Leave the pictures out and write out exactly the lines from the top of the entries through the line containing "This movie has".

[Data items]
━━━━━━━━

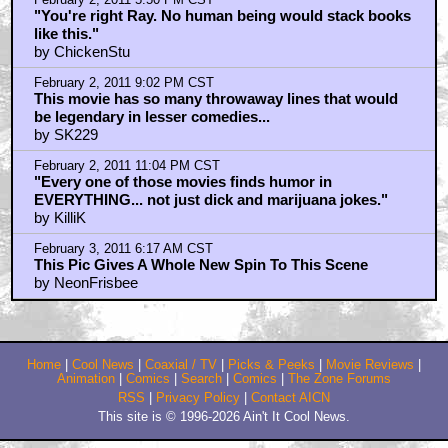
by SmokieGeezer
February 2, 2011 3:26 PM CST
autodidact
by tao_pilot
February 2, 2011 5:50 PM CST
"You're right Ray. No human being would stack books
like this."
by ChickenStu
February 2, 2011 9:02 PM CST
This movie has so many throwaway lines that would
be legendary in lesser comedies...
by SK229
February 2, 2011 11:04 PM CST
"Every one of those movies finds humor in
EVERYTHING... not just dick and marijuana jokes."
by KilliK
February 3, 2011 6:17 AM CST
This Pic Gives A Whole New Spin To This Scene
by NeonFrisbee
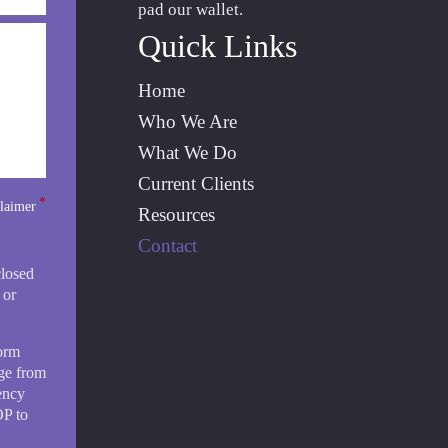
pad our wallet.
Quick Links
Home
Who We Are
What We Do
Current Clients
*
laimer
Resources
Contact
closed
 or
form
ge from
ency
OP to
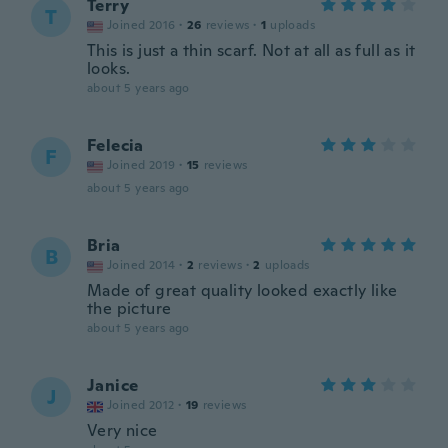
Terry
T
Joined 2016
·
26
reviews
·
1
uploads
This is just a thin scarf. Not at all as full as it
looks.
about 5 years ago
Felecia
F
Joined 2019
·
15
reviews
about 5 years ago
Bria
B
Joined 2014
·
2
reviews
·
2
uploads
Made of great quality looked exactly like
the picture
about 5 years ago
Janice
J
Joined 2012
·
19
reviews
Very nice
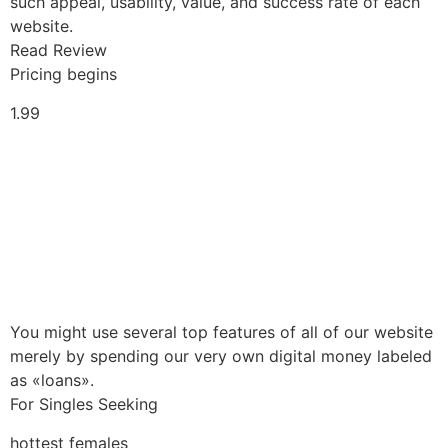
such appeal, usability, value, and success rate of each
website.
Read Review
Pricing begins
1.99
You might use several top features of all of our website
merely by spending our very own digital money labeled
as «loans».
For Singles Seeking
hottest females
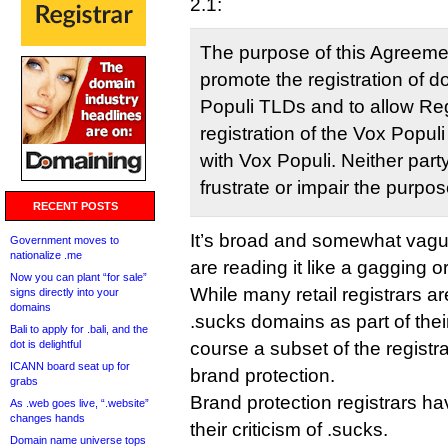
2.1:
The purpose of this Agreemen
promote the registration of 
Populi TLDs and to allow Regi
registration of the Vox Popul
with Vox Populi. Neither party
frustrate or impair the purpo
RECENT POSTS
It’s broad and somewhat vagu
Government moves to
nationalize .me
are reading it like a gagging o
Now you can plant “for sale”
While many retail registrars a
signs directly into your
domains
.sucks domains as part of their
Bali to apply for .bali, and the
dot is delightful
course a subset of the registr
ICANN board seat up for
brand protection.
grabs
Brand protection registrars ha
As .web goes live, “.website”
changes hands
their criticism of .sucks.
Domain name universe tops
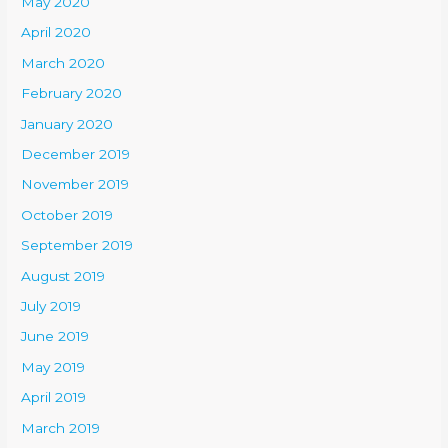
May 2020
April 2020
March 2020
February 2020
January 2020
December 2019
November 2019
October 2019
September 2019
August 2019
July 2019
June 2019
May 2019
April 2019
March 2019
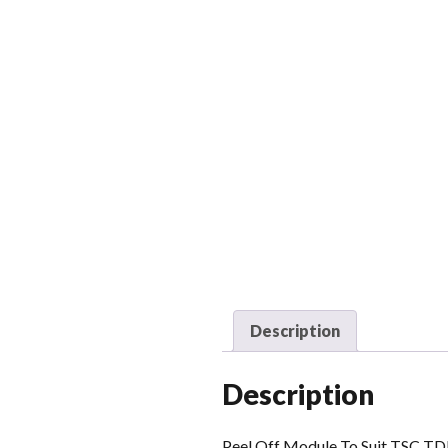
Description
Description
Peel Off Module To Suit TSC T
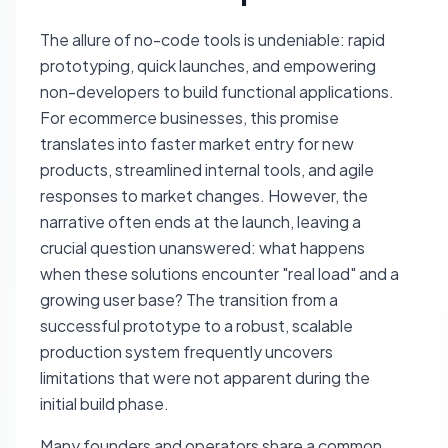
The allure of no-code tools is undeniable: rapid
prototyping, quick launches, and empowering
non-developers to build functional applications.
For ecommerce businesses, this promise
translates into faster market entry for new
products, streamlined internal tools, and agile
responses to market changes. However, the
narrative often ends at the launch, leaving a
crucial question unanswered: what happens
when these solutions encounter "real load" and a
growing user base? The transition from a
successful prototype to a robust, scalable
production system frequently uncovers
limitations that were not apparent during the
initial build phase.
Many founders and operators share a common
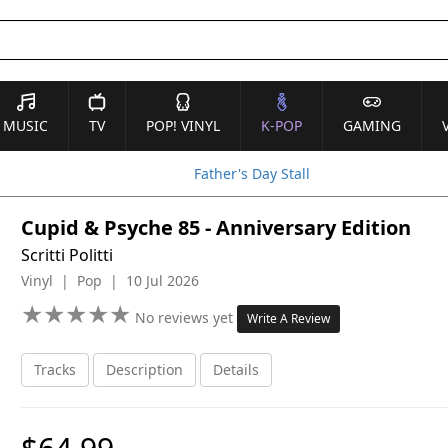
MUSIC
TV
POP! VINYL
K-POP
GAMING
Father's Day Stall
Cupid & Psyche 85 - Anniversary Edition
Scritti Politti
Vinyl | Pop | 10 Jul 2026
★
★
★
★
★
★
★
★
★
★
No reviews yet
Write A Review
Tracks
Description
Details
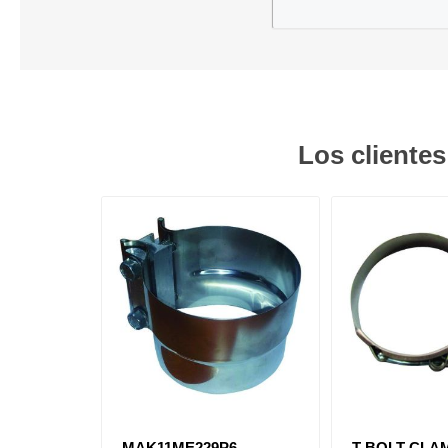
Los cliente
MAK11ME229P6
T-BOLT CLAMP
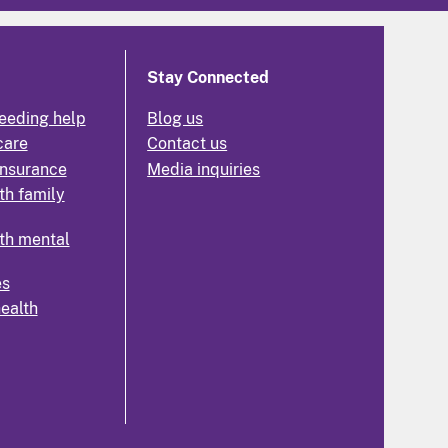
Stay Connected
eeding help
Blog us
care
Contact us
insurance
Media inquiries
th family
th mental
es
health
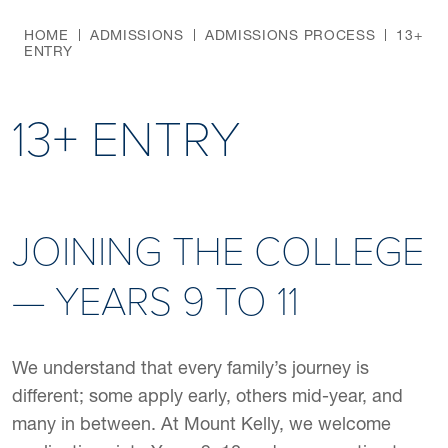
HOME
ADMISSIONS
ADMISSIONS PROCESS
13+
ENTRY
13+ ENTRY
JOINING THE COLLEGE
— YEARS 9 TO 11
We understand that every family’s journey is
different; some apply early, others mid-year, and
many in between. At Mount Kelly, we welcome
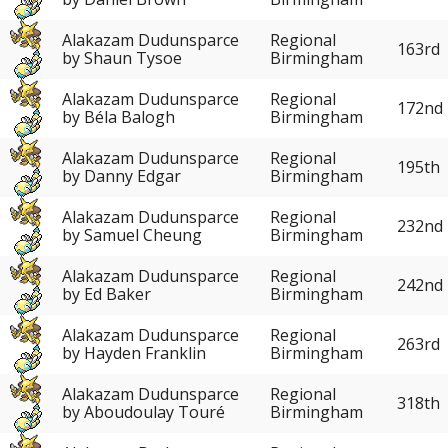
Alakazam Dudunsparce
Regional
163rd
by Shaun Tysoe
Birmingham
Alakazam Dudunsparce
Regional
172nd
by Béla Balogh
Birmingham
Alakazam Dudunsparce
Regional
195th
by Danny Edgar
Birmingham
Alakazam Dudunsparce
Regional
232nd
by Samuel Cheung
Birmingham
Alakazam Dudunsparce
Regional
242nd
by Ed Baker
Birmingham
Alakazam Dudunsparce
Regional
263rd
by Hayden Franklin
Birmingham
Alakazam Dudunsparce
Regional
318th
by Aboudoulay Touré
Birmingham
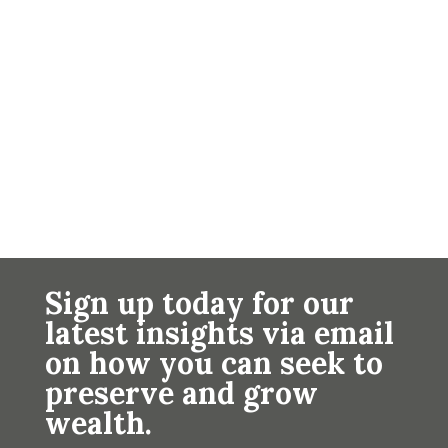
Sign up today for our
latest insights via email
on how you can seek to
preserve and grow
wealth.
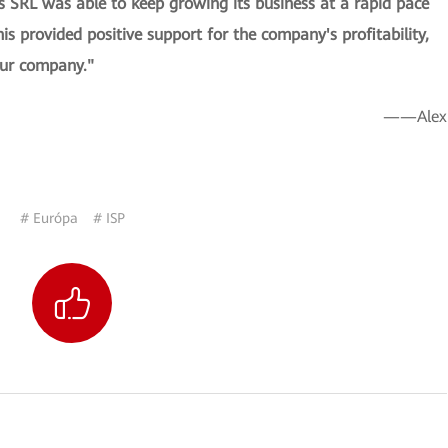
SRL was able to keep growing its business at a rapid pace
is provided positive support for the company's profitability,
 our company."
——Alex
# Európa
# ISP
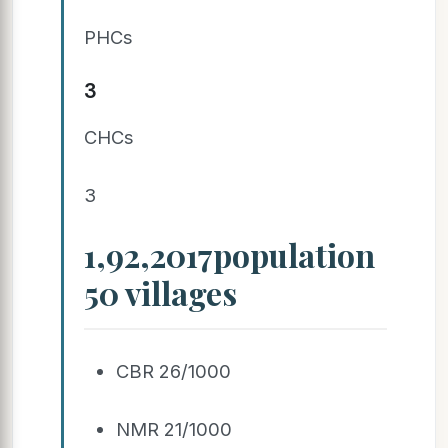
PHCs
3
CHCs
3
1,92,2017population
50 villages
CBR 26/1000
NMR 21/1000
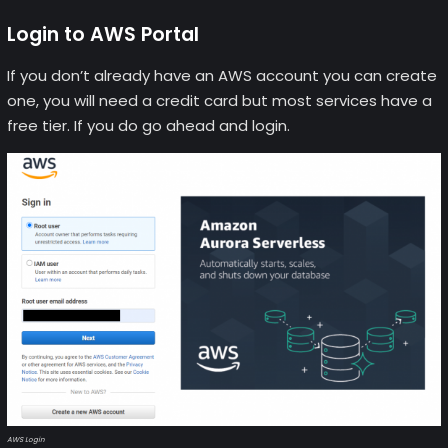
Login to AWS Portal
If you don’t already have an AWS account you can create
one, you will need a credit card but most services have a
free tier. If you do go ahead and login.
AWS Login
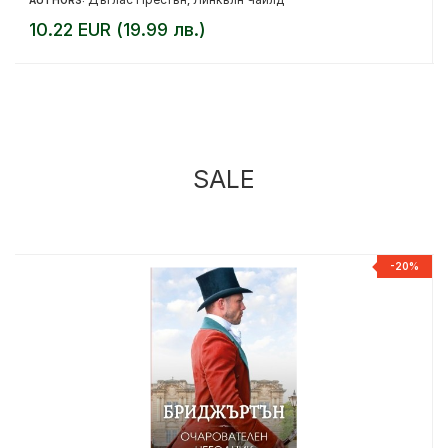
AUTHORS:
,
10.22 EUR (19.99 лв.)
SALE
%
-20%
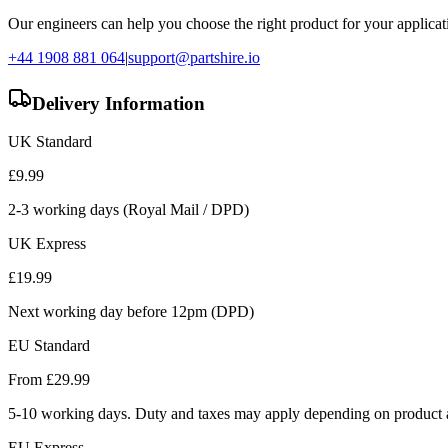
Our engineers can help you choose the right product for your applicati
+44 1908 881 064
|
support@partshire.io
Delivery Information
UK Standard
£
9.99
2-3 working days (Royal Mail / DPD)
UK Express
£
19.99
Next working day before 12pm (DPD)
EU Standard
From £
29.99
5-10 working days. Duty and taxes may apply depending on product a
EU Express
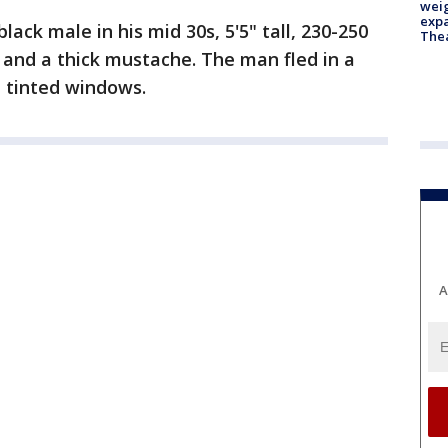
weig
expa
lack male in his mid 30s, 5'5" tall, 230-250
The
 and a thick mustache. The man fled in a
h tinted windows.
A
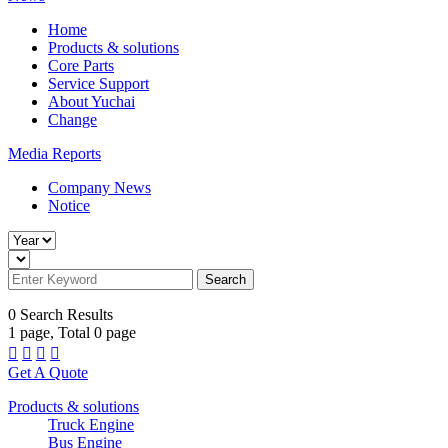
Home
Products & solutions
Core Parts
Service Support
About Yuchai
Change
Media Reports
Company News
Notice
Search
0
Search Results
1
page, Total
0
page




Get A Quote
Products & solutions
Truck Engine
Bus Engine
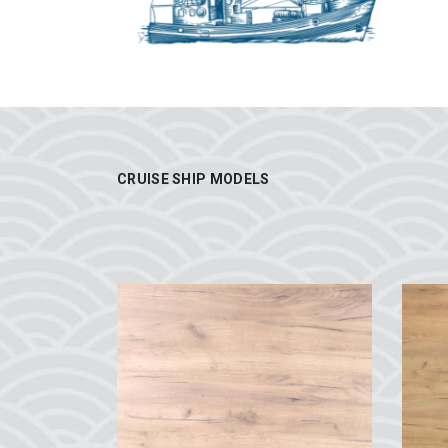
CRUISE SHIP MODELS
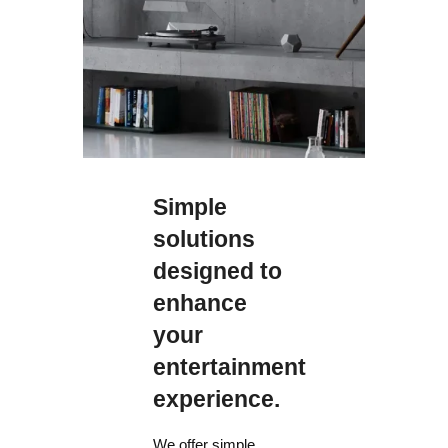
365 W
Standby
0.3 W
0.3 W
Simple
0.3 W
solutions
designed to
Standby IP
Control Enabled
enhance
your
1.8 W
entertainment
1.8 W
experience.
1.8 W
We offer simple,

━━━━━━━━

● Task output:
by SmokieGeezer
February 2, 2011 3:26 PM CST
autodidact
by tao_pilot
February 2, 2011 5:50 PM CST
"You're right Ray. No human being would stack books
like this."
by ChickenStu
February 2, 2011 9:02 PM CST
This movie has so many throwaway lines that would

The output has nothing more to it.